I agree with what DancingontheHill says towards the end..."If the suggestions of this post don't appeal to you, fine, find what does appeal to you and make sex more fun, that's the main idea here."
I was in a long marriage, with little sexual variation, or excitement, for years. Since the divorce, and especially after the healing process, I've found that sex should be exciting and something a person looks forward to, not a duty, or a chore. My new love is an amazing lover, he's teaching me all sorts of things but the most interesting thing he ever said to me was that American women have lots of hangups about sex that European women don't have. He's only had a small number of relationships in his life, but the best were not Americans. If the suggestions of this post don't appeal to you, fine, find what does appeal to you and make sex more fun, that's the main idea here. Hangups aren't fun.

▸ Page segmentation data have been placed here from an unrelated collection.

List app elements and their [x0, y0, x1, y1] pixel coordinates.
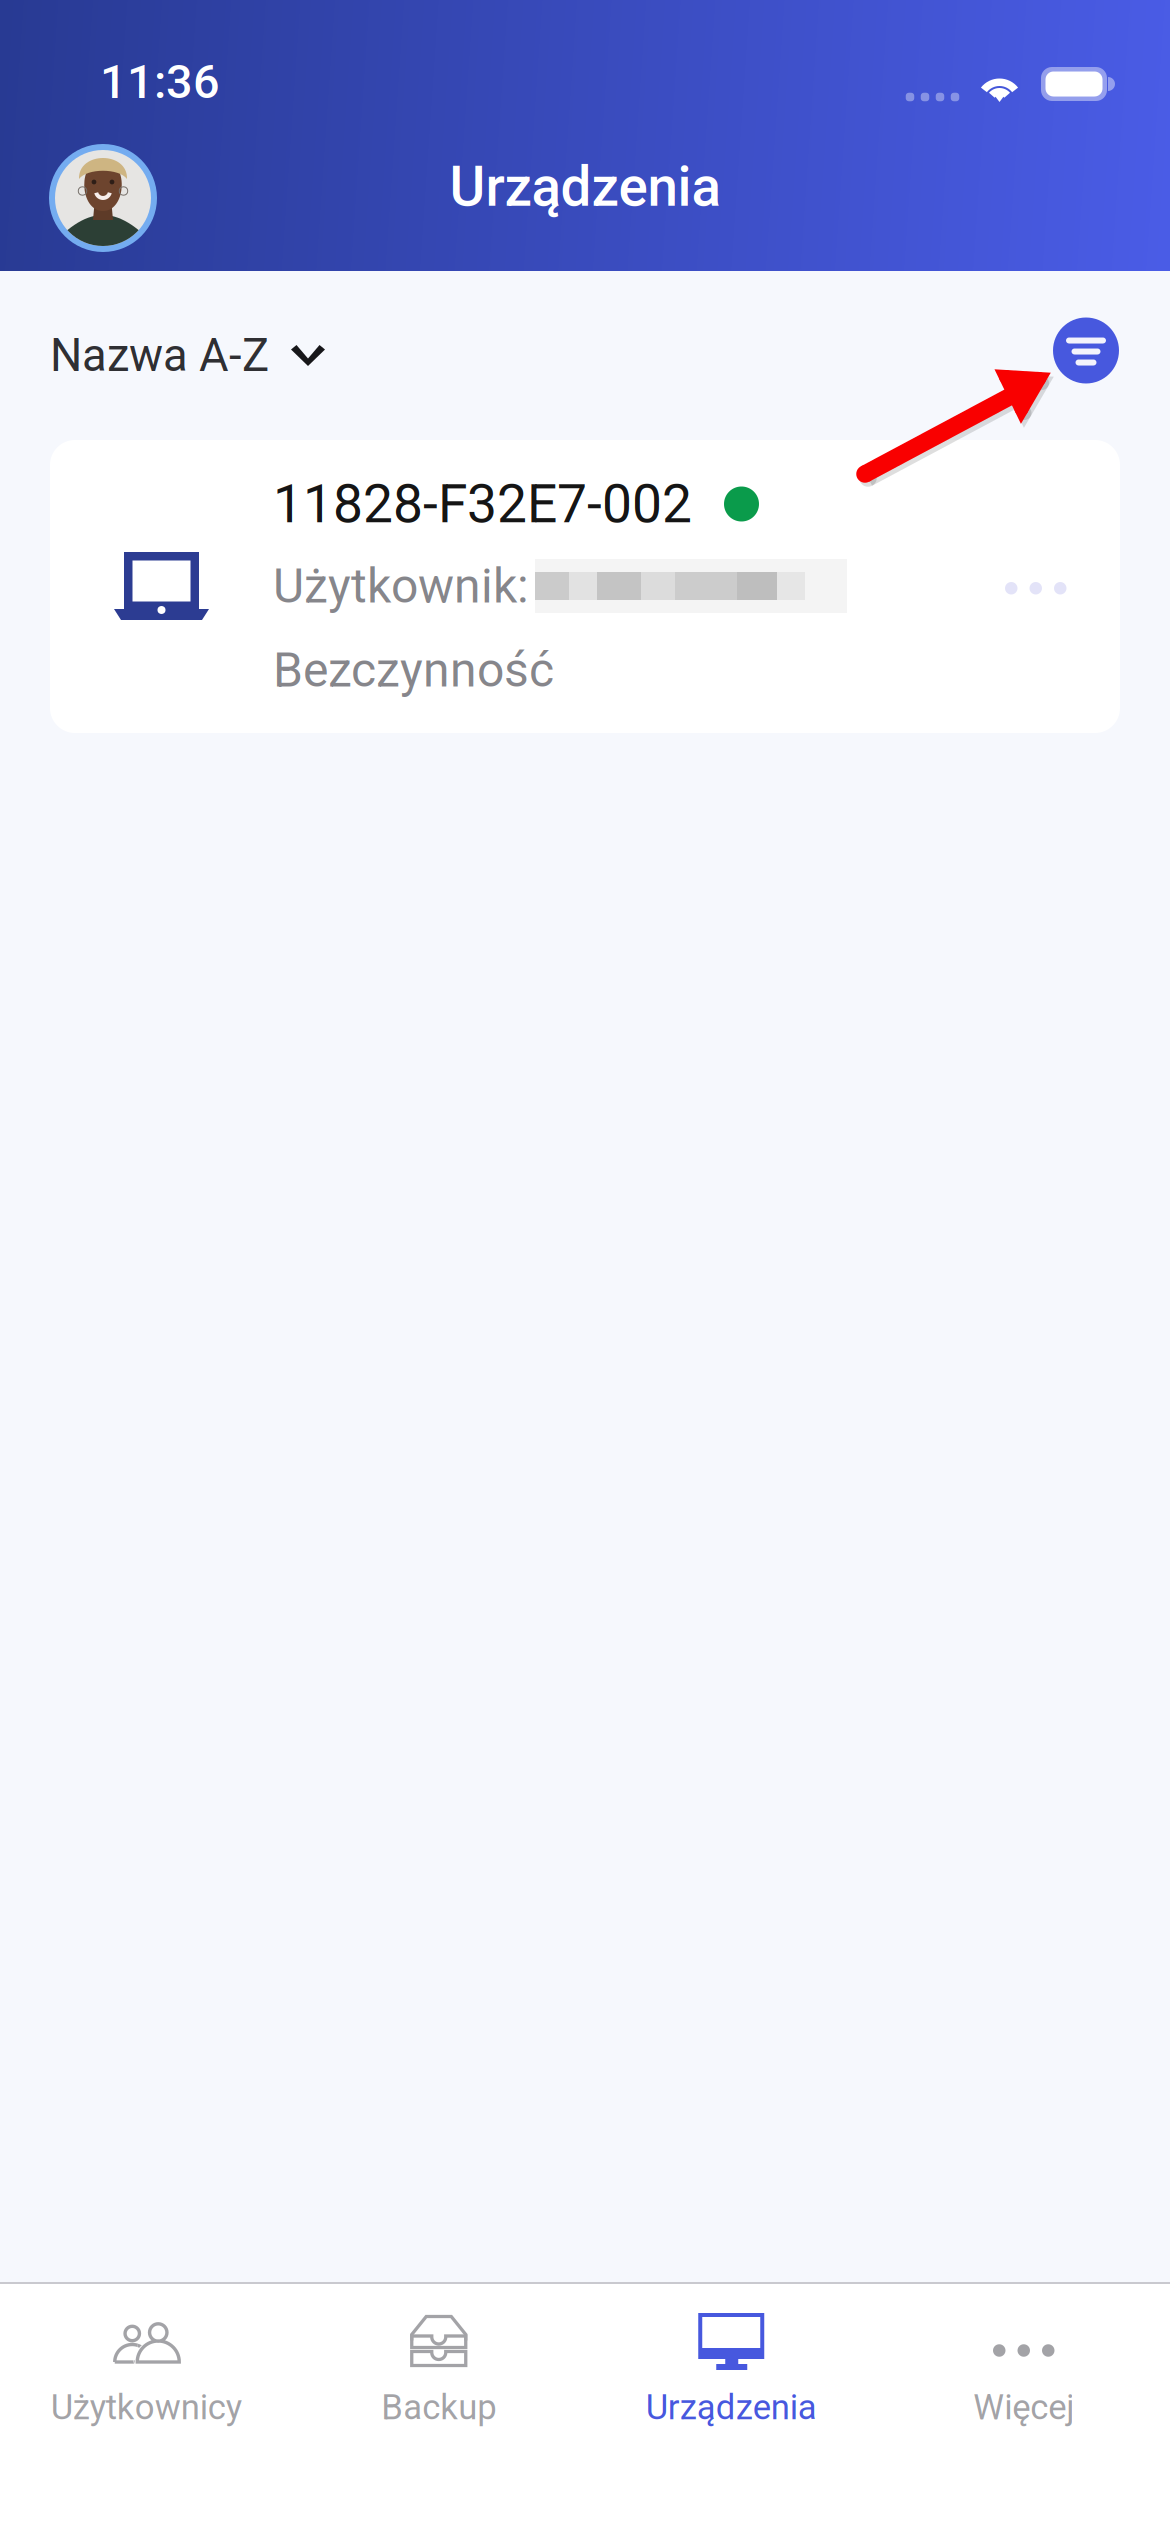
- staticText: Bezczynność: [273, 642, 554, 698]
- button[interactable]: Nazwa A-Z: [50, 329, 325, 382]
- staticText: Więcej: [973, 2387, 1074, 2428]
- staticText: 11828-F32E7-002: [273, 473, 692, 535]
- button[interactable]: Profil: [49, 144, 157, 252]
- button[interactable]: Filtruj: [1053, 318, 1119, 384]
- button[interactable]: 11828-F32E7-002: [50, 440, 1120, 733]
- staticText: 11:36: [100, 55, 220, 109]
- staticText: Użytkownik:: [273, 558, 529, 614]
- button[interactable]: Backup: [292, 2284, 585, 2474]
- button[interactable]: Więcej: [878, 2284, 1170, 2474]
- staticText: Urządzenia: [450, 155, 720, 219]
- staticText: Nazwa A-Z: [50, 329, 269, 382]
- staticText: Urządzenia: [646, 2387, 817, 2428]
- staticText: Backup: [381, 2387, 496, 2428]
- button[interactable]: Urządzenia: [585, 2284, 878, 2474]
- button[interactable]: Użytkownicy: [0, 2284, 292, 2474]
- staticText: Użytkownicy: [51, 2387, 242, 2428]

Have done all four, except for not as long and I didn't kiss myself in the mirror. I would agree with what most open marriage people have to say about being more sexually aware of yourself and your partner. Knowledge is power in this case, but that doesn't mean that you have to try anything you don't want to.
I agree with bookmama sex is serious because it is such a deeply personal thing. While I agree with some of the steps about being more comfortable and carefree with your body in a relationship, I think strip clubs are about objectification and creating unattainable fantasy that only hurt not help.
I'd love to try #1, but good luck if you have kids!!!
I think sex is beautiful, natural, and fun. Nevertheless, I would not enjoy going to a strip club. The experience would just make me unhappy, grossed out, depressed, less interested in sex. I actually find the list of role-playing costumes at the sex shop above repulsive and sexist and would avoid the place. Sex shops often include items that make me feel bad as a woman; I avoid looking at them.
I guess what I'm trying to say is that I don't like feeling like things are being pushed at me. I don't want to be told I should think these things are beautiful and fun. That's not at all the way I feel. It's not about guilt or repression in this case, it's about women being objectified.